Poznań wierzy swojej publiczności. Wie o tym Teatr Wielki, który już od wielu lat kontynuuje nieszablonową linię repertuarową, odkrywającą arcydzieła XX-wiecznej opery przed polskim widzem. Kolejna, trzecia już w teatrze, polska prapremiera dzieła B. Brittena - "The Prodigal Son" ("Syn marnotrawny") w ramach otwartego niedawno Atelier Sceny Muzycznej pod artystycznym patronatem prof. Michała Bristigera dowodzi, że koncepcja została nie tylko ponownie podjęta, ale i zrewidowana, przemyślana, rozszerzona...

Odwieczny problem syntezy sztuk, który prowokuje sam utwór, odżył w tej realizacji z niepohamowaną siłą. Misterium sceniczne Brittena wprzęga w zasięg swego oddziaływania teatr i muzykę, sacrum i profanum, specyficznie pojęty czas i przestrzeń. Czas owego dzieła to historyczna hybryda, w której prostota chorału sąsiaduje z wymyślnością współczesnych struktur brzmieniowych. Czas przedstawienia zawiera się w specyfice teatralnej, ale i sakralnej z plastycznie i retorycznie umotywowaną historią biblijną.

Przestrzeń muzyczna - kameralna obsada głosów solowych, chóru i kilku instrumentów, prowadzi pomost do przestrzeni teatru, ale i przestrzeni kościoła z wspaniale wkomponowaną procesją zakonników i bolesnym powrotem syna marnotrawnego we wnętrze dominikańskiego kościoła.

Efektem tych rozlicznych korespondencji, dialogów, sztuk było czytelne przekazanie treści wątku biblijnego i Brittenowskiej symboliki - gdzie wątek moralizatorski doskonale splata się z przeżyciem. Misterium ducha i misterium serca.

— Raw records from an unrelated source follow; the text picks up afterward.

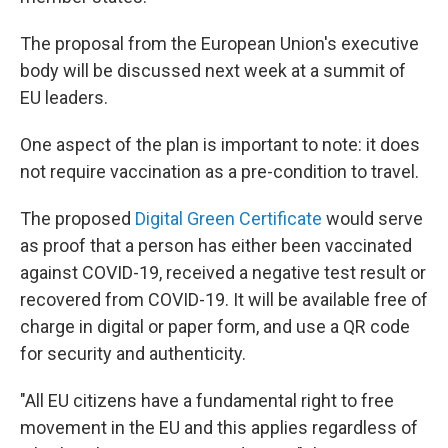
The proposal from the European Union's executive
body will be discussed next week at a summit of
EU leaders.
One aspect of the plan is important to note: it does
not require vaccination as a pre-condition to travel.
The proposed
Digital Green Certificate
would serve
as proof that a person has either been vaccinated
against COVID-19, received a negative test result or
recovered from COVID-19. It will be available free of
charge in digital or paper form, and use a QR code
for security and authenticity.
"All EU citizens have a fundamental right to free
movement in the EU and this applies regardless of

Nad całością owej syntezy panowała Małgorzata Dziewulska - reżyser, poza nielicznymi wyjątkami nie gubiąc trudnej chyba do osiągnięcia w tym utworze - czytelności przekazu.

Wspomagali ją godnie Jadwiga Maria Jarosiewicz - scenograf i Ewa Wycichowska - ruch sceniczny, chociaż moja wizja ekspresji ruchowej, zwłaszcza pojedynczych postaci, byłaby odmienna - bardziej odrealniona, symbolicznie skonwencjonalizowana.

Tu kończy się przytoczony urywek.